Fossil of a sea urchin, dome shaped with a little round spot on their tops from which the spines of the sea urchin run down the sides. Not really like a crown but more like a bishop's mitre. Found in chalk. Kept as charms (lucky stones) by rural folk.

Rough Music

This was a way for villagers to express their disapproval of a neighbours behaviour. The villagers would gather outside the victim's home, sometimes with an effigy of the person, and then make as much noise as possible with saucepan lids, bird scarers etc.

What was lucky?

  • Market women spat on the first coin they received for their first sale of the day. They would then keep it in a separate pocket for luck.
  • Pebbles with a hole through them.
  • Babies born on the day of the first cuckoo call would be lucky throughout life.

What was unlucky?

  • Seeing the new moon through glass.
  • A peacock's tail feathers. They were not allowed in the house as they were thought to bear the emblem of the evil eye.
  • Counting the number of carriages at a funeral.
  • Birds on wallpaper.
  • A bird flying into a house.

Make a wish:

  • When you see a piebald pony.
  • When you eat the first fruit of the season.

 The Devil

The devil was known as The Poor Man, Old Nick, Old Scratch, Old Grim, Old Harry.

Nettles in Sussex were called the Devil's playthings.

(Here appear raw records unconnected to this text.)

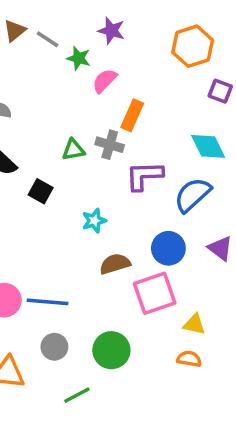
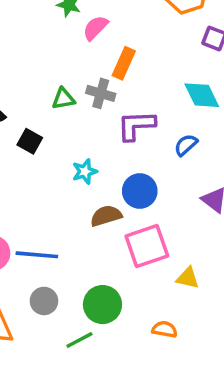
blue semicircle: (193, 195) -> (186, 145), size x0.6
blue circle: (168, 248) -> (140, 191), moved
orange semicircle: (189, 359) -> (165, 329), moved
green line: (77, 395) -> (79, 340), moved

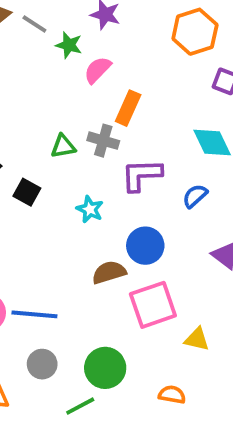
cyan star: (85, 171) -> (90, 209), moved, turned -30

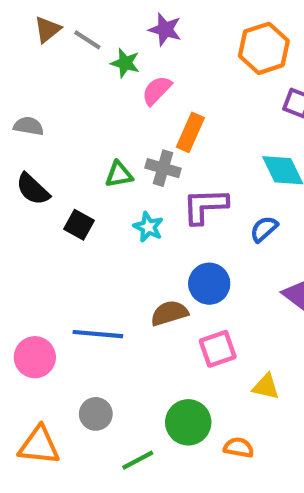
cyan star: (90, 209) -> (148, 227), moved
pink square: (153, 305) -> (218, 349), size x0.7
blue line: (34, 314) -> (98, 334), moved
green circle: (105, 368) -> (188, 422), moved

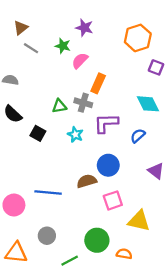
gray line: (87, 40) -> (31, 48), moved
yellow triangle: (266, 387) -> (139, 221), size x1.5

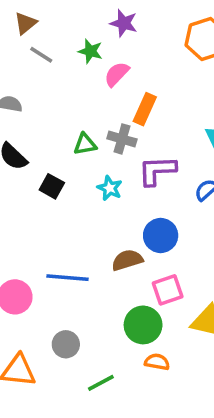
green circle: (97, 240) -> (143, 325), moved
orange semicircle: (124, 254) -> (157, 362), moved

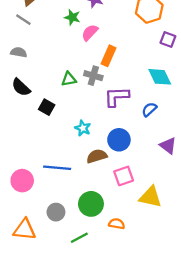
gray line: (41, 55) -> (23, 20), moved
cyan star: (110, 188) -> (83, 128), moved
green circle: (143, 325) -> (91, 204), moved

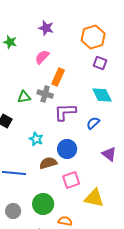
green star: (72, 17) -> (10, 42), moved
purple square: (168, 39) -> (100, 63), moved

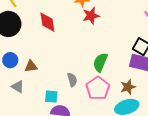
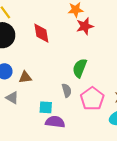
green semicircle: (100, 62) -> (80, 68), moved

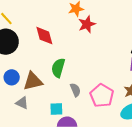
green semicircle: (80, 68) -> (58, 68), moved
brown triangle: (25, 77) -> (33, 81), size x1.5

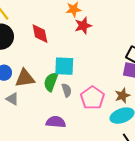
green semicircle: (58, 68) -> (51, 82), moved
cyan square: (56, 109) -> (64, 66), moved, size x1.5

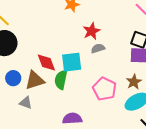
red star: (83, 26) -> (92, 31), moved
red diamond: (40, 34) -> (46, 63), moved
gray semicircle: (67, 90) -> (98, 48), moved, turned -80

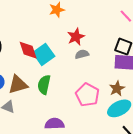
cyan square: (72, 62) -> (44, 54), moved, turned -30
red diamond: (46, 63) -> (28, 50), moved

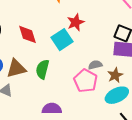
cyan square: (44, 54) -> (62, 40), moved
gray semicircle: (82, 54) -> (95, 65), moved

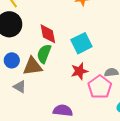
red star: (76, 22) -> (79, 71), moved
green semicircle: (42, 69) -> (44, 54), moved

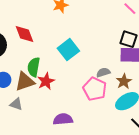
red diamond: (48, 34) -> (25, 34), moved
red star: (79, 71) -> (46, 81), moved

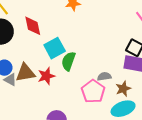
cyan square: (68, 50) -> (55, 48), moved
green semicircle: (34, 67) -> (68, 61), moved
gray triangle: (16, 104) -> (10, 80), moved

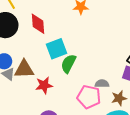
red star: (46, 76) -> (44, 85), moved
pink pentagon: (93, 91) -> (89, 97), turned -30

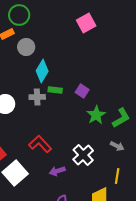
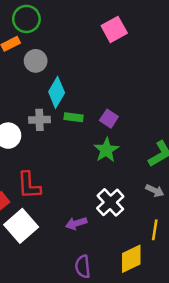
gray cross: (37, 97) -> (40, 120), moved
green star: (96, 115) -> (106, 150), moved
red L-shape: (40, 144) -> (29, 185), moved, turned -140

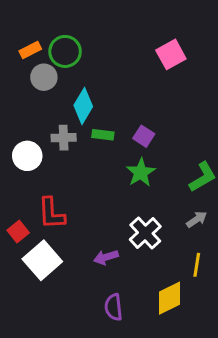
green circle: (26, 19) -> (65, 51), moved
pink square: (114, 29) -> (171, 54), moved
gray circle: (36, 61) -> (44, 77), moved
gray arrow: (155, 191) -> (197, 219), turned -60

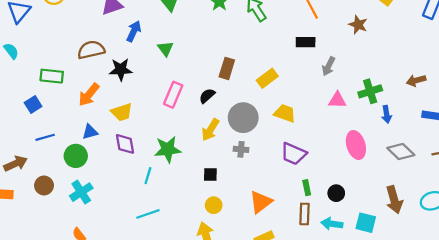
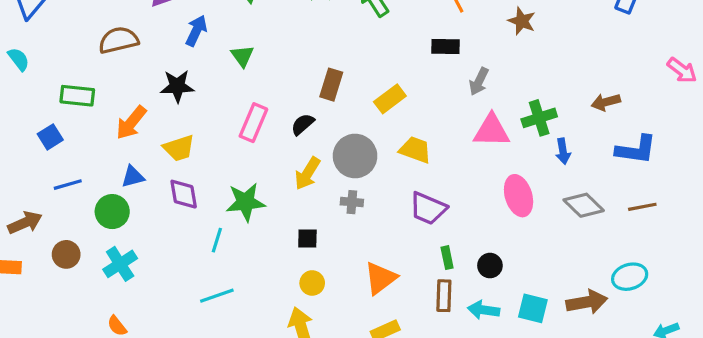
brown semicircle: (91, 50) -> (119, 40), moved
pink triangle: (337, 100) -> (492, 131), size x1.4
brown arrow: (394, 200) -> (587, 302), moved, turned -84

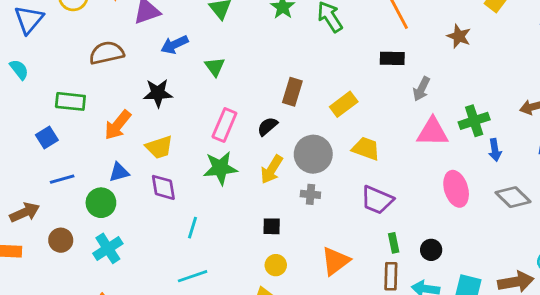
blue arrow: (196, 31) -> (174, 45), turned -140
green star: (246, 202) -> (220, 168), moved

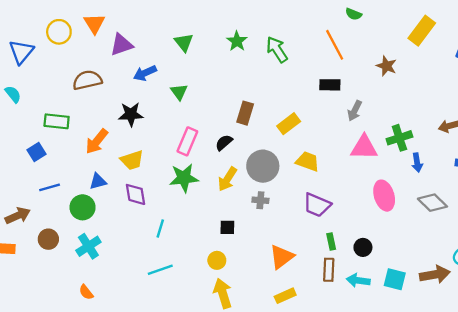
yellow circle: (276, 265) -> (217, 260), moved

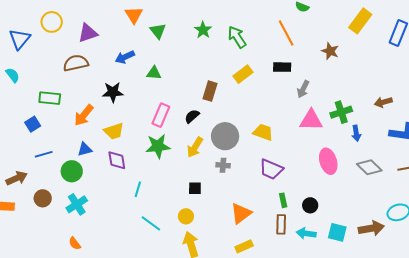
orange triangle: (94, 24) -> (134, 15), moved
purple triangle: (121, 45) -> (88, 33), moved
green triangle: (179, 92) -> (154, 73), turned -49
yellow rectangle: (289, 124) -> (243, 74), moved
cyan line: (160, 270) -> (151, 223), moved, turned 55

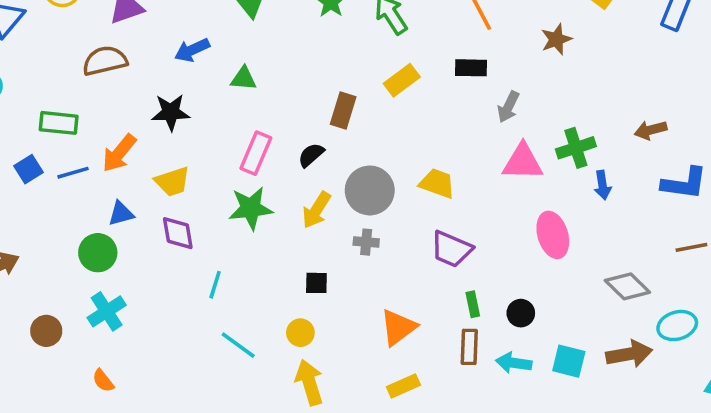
brown star: (330, 51) -> (556, 39), turned 30
blue line: (44, 154) -> (73, 173), moved
gray diamond: (369, 167) -> (627, 286), moved
brown circle: (43, 198) -> (46, 331), moved

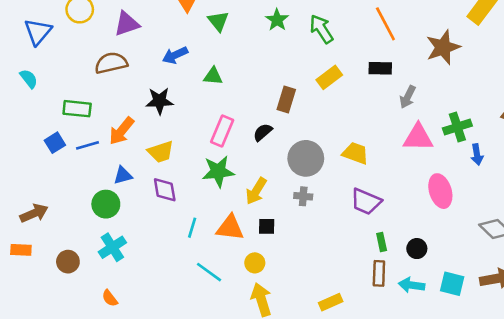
brown star: (556, 39) -> (443, 47), size x1.5
yellow arrow: (316, 210) -> (256, 191), moved
orange triangle: (398, 327) -> (230, 228), moved, turned 44

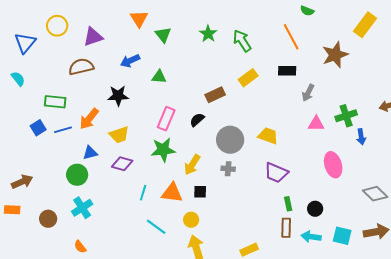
brown rectangle: (286, 100) -> (215, 95), turned 48
pink triangle: (418, 137) -> (316, 124), size x0.7
purple diamond: (165, 190) -> (122, 164), turned -65

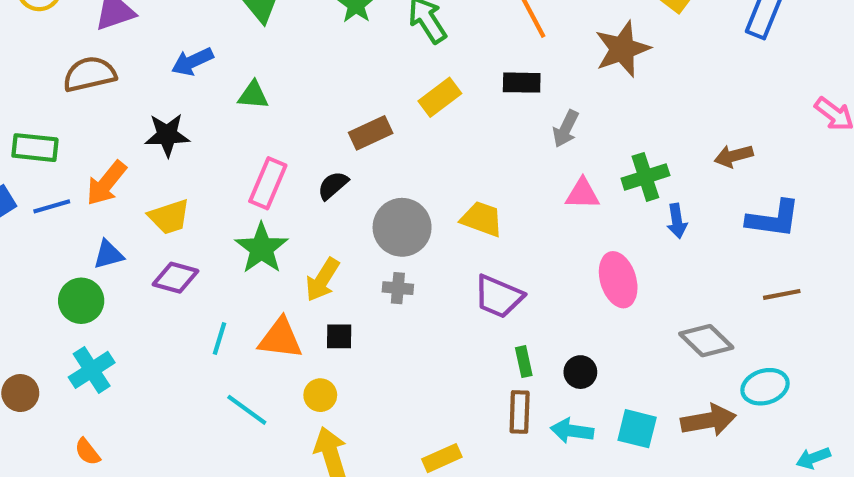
green star: (163, 150) -> (262, 248), turned -30

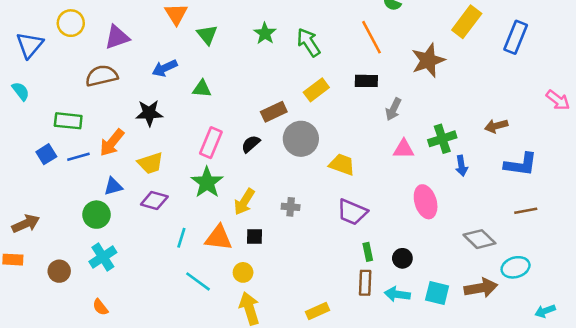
gray circle: (402, 227) -> (301, 139), moved

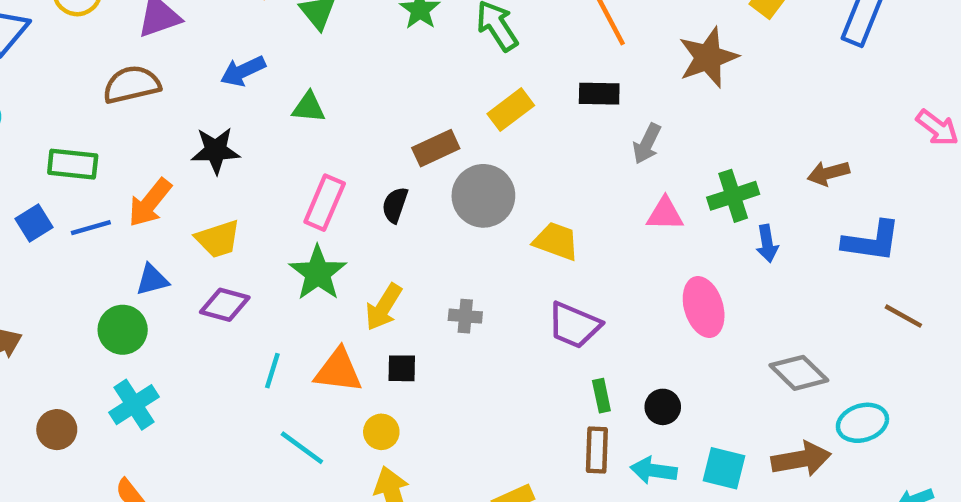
black semicircle: (251, 144) -> (395, 205), turned -30
brown line: (526, 211) -> (903, 316), moved, turned 40

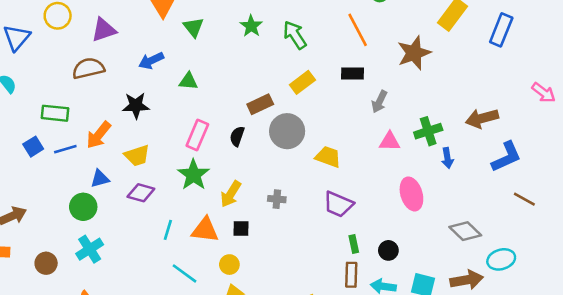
brown arrow: (828, 173) -> (482, 118), size x1.4
blue L-shape: (872, 241) -> (506, 157), turned -32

It was thought that the devil spat on all the blackberries on 10th October. If one was eaten on the 11th then someone close would die or be in great trouble before the year was out.

Making a score in the top of a loaf before it was baked was 'letting the devil out'.


Notify of death by placing black material round hive, tap on the hive and tell the bees or they will leave and another death follows.

If a bee flies in at the window of a sitting room it was a sure sign of a coming visitor.

White material was placed round the hive for a birth. If this didn't happen the child would grow up to dislike honey.

If bees swarm in a roof, the daughters of the house will never marry.

When a person got married the bees should be giver a piece of wedding cake.


When you hear the first cuckoo, turn over your money to double it.

If you hear the first cuckoo on an empty stomach there will be a death or sorrow.

If you are in bed, when you hear the first cuckoo, it is an unlucky sign.

When the first cuckoo calls and you look under your foot and find a hair, it will be the hair colour of the person you will marry.

The ashes of the roast bird will relieve stomach pains, fits and malaria.

Persistent cuckoo calls forecast rainy weather.

Girls waiting to be wed could work out how long to wait by counting the calls- 2 calls/2 years, 3 calls/3 years, etc.

Robins' eggs

Never take a robin's egg. if you do, your fingers will grow crooked.


When a cat 'kneads bread' with its paws it is a sign that there will be rain.


You shouldn't point at a grave or your finger will rot and fall off.

Gold earrings

Seamen wore gold earrings because they thought it would improve their eyesight.